You’ve probably heard the phrase, “You don’t get the ass you want by sitting on it,” but it turns out, you can get it by lying on the floor. No joke. Hip bridges engage your glutes, which are the muscles that make your butt look amazing and perky in a bathing suit. Start by lying on the ground with your knees bent and your feet on the ground. Then, lift your hips off the ground, squeezing your butt to lift up, and keeping your upper back on the ground. Lift and lower your butt for a few reps, and then try holding for a few seconds at the top. If your butt is burning after like, 30 seconds, you’re doing it right.

Tricep Dips

It wouldn’t be a full-body workout if we didn’t make you work your arms, but most arm exercises require weights, and we all know you’re not making it to the gym today, so let’s not kid ourselves. Tricep dips are one of the few arm exercises that are super effective without weights required, so get ready to not be able to lift your arms tomorrow when you brush your hair. Find a bench or couch of some sort, and sit in front of it, with your hands on the bench surface behind you. With only your hands on the bench, make sure your butt is only a couple inches away. Then, dip your body up and down with your elbows bent, using only your arms to lift and lower your body. Try to do 10 straight, then rest for a few seconds and do another 10.

Downward Dog to Push-up

Downward facing dog is technically a yoga pose, so by combining it with a push-up, we’re basically yogis and also military material. It’s whatever. Start with your hands on the floor out in front of you and your feet on the ground behind you, feeling the stretch in your shoulders and calves.

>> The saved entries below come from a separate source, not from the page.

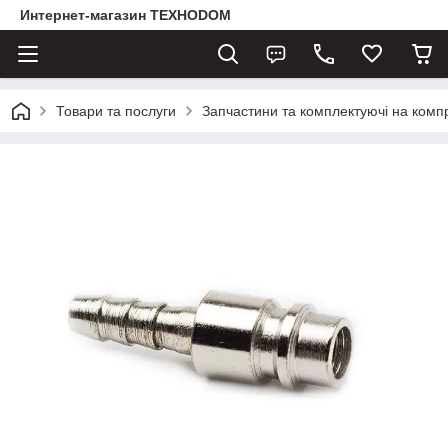
Интернет-магазин ТЕХНОDOM
Товари та послуги
Запчастини та комплектуючі на комп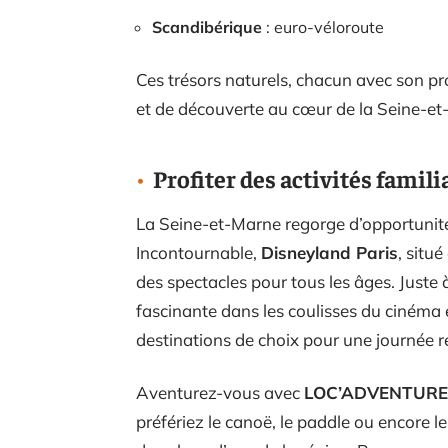
Scandibérique
: euro-véloroute
Ces trésors naturels, chacun avec son 
et de découverte au cœur de la Seine-et
Profiter des activités famili
La Seine-et-Marne regorge d’opportunité
Incontournable,
Disneyland Paris
, situ
des spectacles pour tous les âges. Juste à
fascinante dans les coulisses du cinéma 
destinations de choix pour une journée r
Aventurez-vous avec
LOC’ADVENTURE
préfériez le canoë, le paddle ou encore le 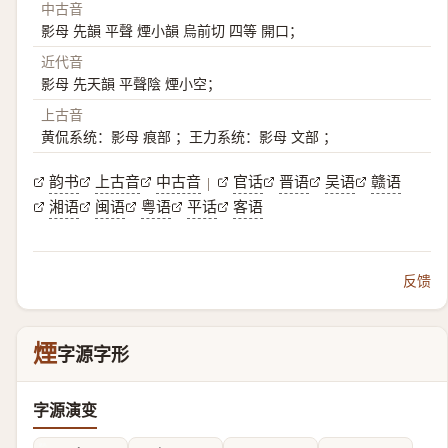
中古音
影母 先韻 平聲 煙小韻 烏前切 四等 開口；
近代音
影母 先天韻 平聲陰 煙小空；
上古音
黄侃系统：影母 痕部 ；王力系统：影母 文部 ；
韵书
上古音
中古音
官话
晋语
吴语
赣语
|
湘语
闽语
粤语
平话
客语
反馈
煙
字源字形
字源演变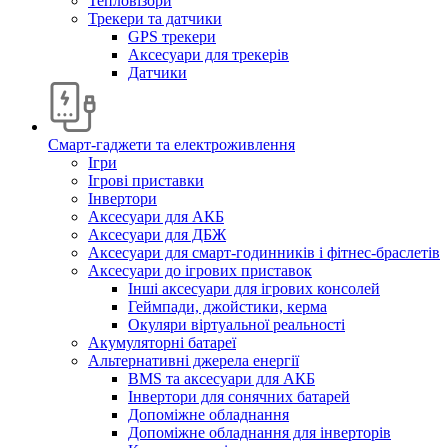
Тепловізори
Трекери та датчики
GPS трекери
Аксесуари для трекерів
Датчики
Смарт-гаджети та електроживлення
Ігри
Ігрові приставки
Інвертори
Аксесуари для АКБ
Аксесуари для ДБЖ
Аксесуари для смарт-годинників і фітнес-браслетів
Аксесуари до ігрових приставок
Інші аксесуари для ігрових консолей
Геймпади, джойстики, керма
Окуляри віртуальної реальності
Акумуляторні батареї
Альтернативні джерела енергії
BMS та аксесуари для АКБ
Інвертори для сонячних батарей
Допоміжне обладнання
Допоміжне обладнання для інверторів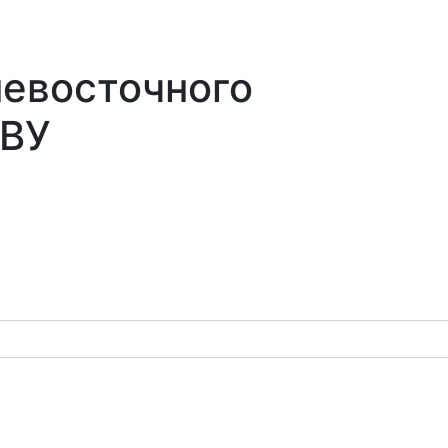
невосточного
СВУ
оналии
Училище
Форум
Медиа
Библиотека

Then, bring your body forward so that your shoulders are over your wrists, and dip down for a push-up. Drop down to your knees if you need to, but try to get your chest as close to the ground as you can. Alternate between the two movements as many times as you can, and then you can get on with your v productive day. I mean, you know the day’s off to a good start when you literally need sunglasses to open the refrigerator. Happy Sunday.